BEGIN Data records

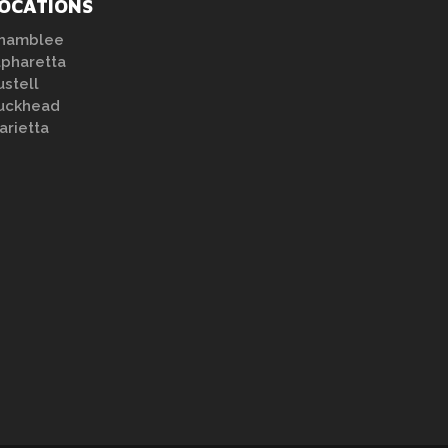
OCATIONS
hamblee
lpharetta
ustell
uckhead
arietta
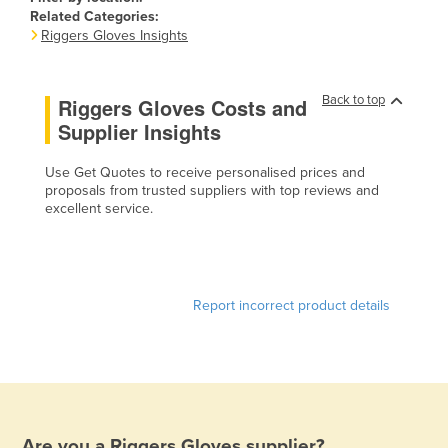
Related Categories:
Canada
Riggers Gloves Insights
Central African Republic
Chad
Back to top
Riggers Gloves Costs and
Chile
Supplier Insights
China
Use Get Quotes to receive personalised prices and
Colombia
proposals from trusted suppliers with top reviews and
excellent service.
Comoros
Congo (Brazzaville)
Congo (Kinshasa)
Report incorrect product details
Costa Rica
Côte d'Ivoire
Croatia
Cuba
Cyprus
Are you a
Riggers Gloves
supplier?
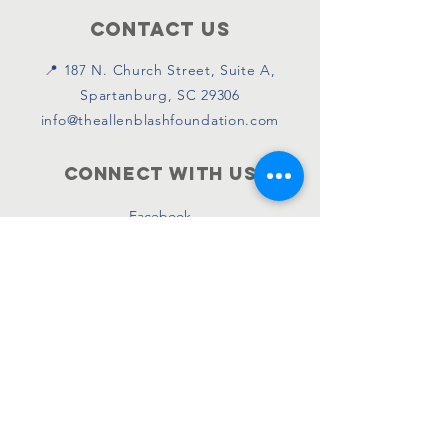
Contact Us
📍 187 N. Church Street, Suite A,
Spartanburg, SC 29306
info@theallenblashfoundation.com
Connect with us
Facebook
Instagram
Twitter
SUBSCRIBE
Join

END Data records
BEGIN Data records

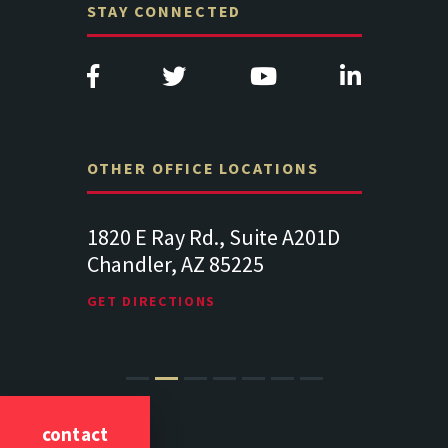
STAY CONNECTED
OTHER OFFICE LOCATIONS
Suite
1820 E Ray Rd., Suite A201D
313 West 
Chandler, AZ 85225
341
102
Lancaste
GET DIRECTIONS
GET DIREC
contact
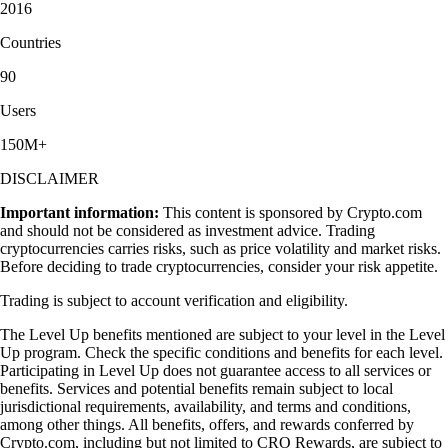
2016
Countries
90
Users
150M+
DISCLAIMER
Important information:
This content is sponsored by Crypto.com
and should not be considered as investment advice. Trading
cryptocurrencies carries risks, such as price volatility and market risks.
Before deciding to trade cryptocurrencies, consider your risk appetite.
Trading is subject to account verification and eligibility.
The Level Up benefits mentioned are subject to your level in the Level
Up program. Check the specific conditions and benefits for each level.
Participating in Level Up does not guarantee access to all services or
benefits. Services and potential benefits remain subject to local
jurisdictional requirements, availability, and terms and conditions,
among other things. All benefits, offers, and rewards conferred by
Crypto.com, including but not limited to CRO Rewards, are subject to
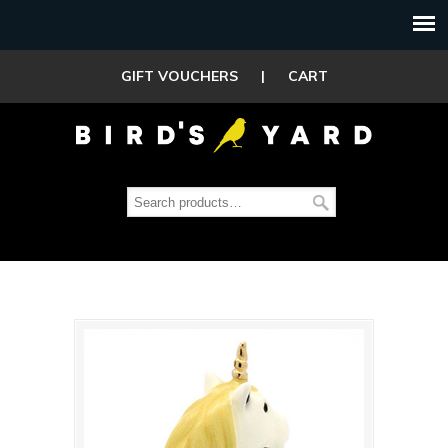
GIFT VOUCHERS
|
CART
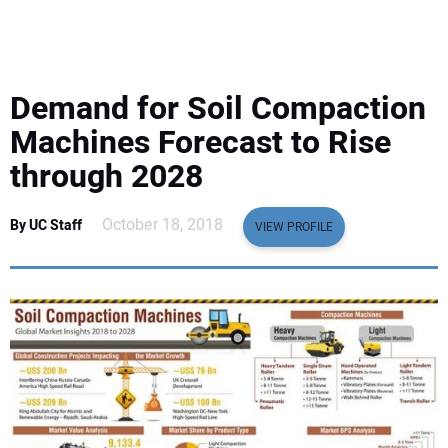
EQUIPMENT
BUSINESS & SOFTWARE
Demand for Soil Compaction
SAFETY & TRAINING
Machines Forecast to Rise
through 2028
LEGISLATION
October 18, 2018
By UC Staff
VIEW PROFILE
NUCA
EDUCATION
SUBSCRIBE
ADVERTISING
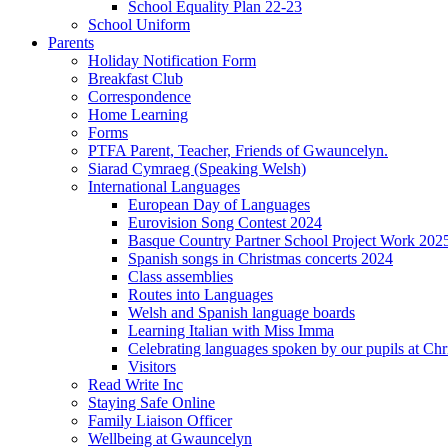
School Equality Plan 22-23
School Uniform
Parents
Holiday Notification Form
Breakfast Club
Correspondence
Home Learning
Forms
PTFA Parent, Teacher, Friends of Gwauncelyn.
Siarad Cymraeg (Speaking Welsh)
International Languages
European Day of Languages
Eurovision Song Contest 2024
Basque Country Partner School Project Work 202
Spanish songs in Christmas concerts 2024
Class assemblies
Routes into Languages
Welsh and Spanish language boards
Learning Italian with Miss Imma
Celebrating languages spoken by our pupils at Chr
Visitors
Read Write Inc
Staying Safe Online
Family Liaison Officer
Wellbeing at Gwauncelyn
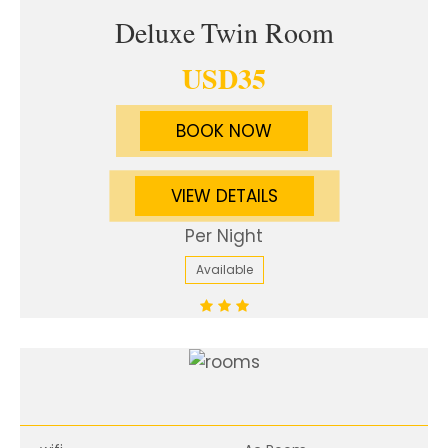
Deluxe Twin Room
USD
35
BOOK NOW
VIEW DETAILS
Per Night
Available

END Data records
BEGIN Data records

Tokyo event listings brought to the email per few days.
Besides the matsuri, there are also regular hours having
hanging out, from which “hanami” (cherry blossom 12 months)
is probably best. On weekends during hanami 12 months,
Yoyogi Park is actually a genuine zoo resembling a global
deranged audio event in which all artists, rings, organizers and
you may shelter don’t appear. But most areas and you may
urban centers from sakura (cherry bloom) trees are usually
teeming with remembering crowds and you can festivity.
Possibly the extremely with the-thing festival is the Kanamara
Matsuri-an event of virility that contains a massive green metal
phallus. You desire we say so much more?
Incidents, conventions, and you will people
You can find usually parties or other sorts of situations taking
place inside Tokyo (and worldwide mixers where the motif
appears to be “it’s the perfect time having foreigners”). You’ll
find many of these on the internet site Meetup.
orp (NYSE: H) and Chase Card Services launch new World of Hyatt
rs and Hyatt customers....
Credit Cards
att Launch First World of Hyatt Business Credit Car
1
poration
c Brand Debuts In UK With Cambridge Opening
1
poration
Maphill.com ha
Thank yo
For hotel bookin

END Data records

(About this exercise): Only one stretch of the data above is needed. Restate it word for word, from the line containing "Possibly the extremely" through the line containing "att Launch First", both ends included.

(Result of this task):
Possibly the extremely with the-thing festival is the Kanamara
Matsuri-an event of virility that contains a massive green metal
phallus. You desire we say so much more?
Incidents, conventions, and you will people
You can find usually parties or other sorts of situations taking
place inside Tokyo (and worldwide mixers where the motif
appears to be “it’s the perfect time having foreigners”). You’ll
find many of these on the internet site Meetup.
orp (NYSE: H) and Chase Card Services launch new World of Hyatt
rs and Hyatt customers....
Credit Cards
att Launch First World of Hyatt Business Credit Car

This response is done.